荷物置き座席を探す美人待つ(他作)

列車内だろうか?中年のいやらしい男性像が浮かぶ。
待っていた美人が運良く自分のそばを通りかかれば、さっと荷物をひざの上において、『ここが空いていますからどうぞ』と声を掛け『アー良かった、ありがとうございます』という思いどおりの展開になるのだろうが、乗客はその美人だけではない。それまでには他の多くの乗客が座席の荷物を見つめ、次には隣に座る紳士ぶった非常識な男を睨みながら通路を通り過ぎたと思われる。

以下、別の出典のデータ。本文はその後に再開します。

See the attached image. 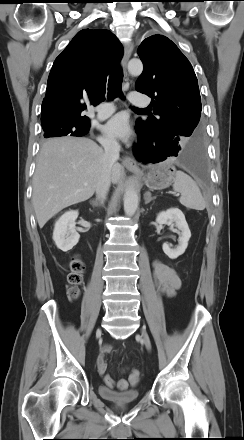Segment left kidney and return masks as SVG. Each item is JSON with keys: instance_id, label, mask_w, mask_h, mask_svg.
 <instances>
[{"instance_id": "obj_1", "label": "left kidney", "mask_w": 244, "mask_h": 440, "mask_svg": "<svg viewBox=\"0 0 244 440\" xmlns=\"http://www.w3.org/2000/svg\"><path fill=\"white\" fill-rule=\"evenodd\" d=\"M156 222L161 225L175 224V226L181 231V236L179 237V245L176 248H170L167 243H164L162 246L164 253L169 258L176 259L185 252L188 246V241L191 237V232L184 214L178 208H171L167 211L159 213L156 218Z\"/></svg>"}]
</instances>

「荷物を置いての座席取り」で思い出すのは、昔、芸備線で1時間20分かけて広島まで列車通勤をしていたころ。三次駅始発だが私が乗るひとつ前の駅くらいで全車両ともほぼ満席となっている。
空席はほとんどなく、たまに空席を発見しても「荷物を置いて占領」していたり「ここにはいます」と言う。
「自由席」とは名ばかり、通勤列車については完全に「指定席」と化していた。勿論これらの空席は途中の駅で乗り込む知人を座らせるため。「自由席の指定席化」は良し悪しは別として「格好のコミの場」になっていたようだ。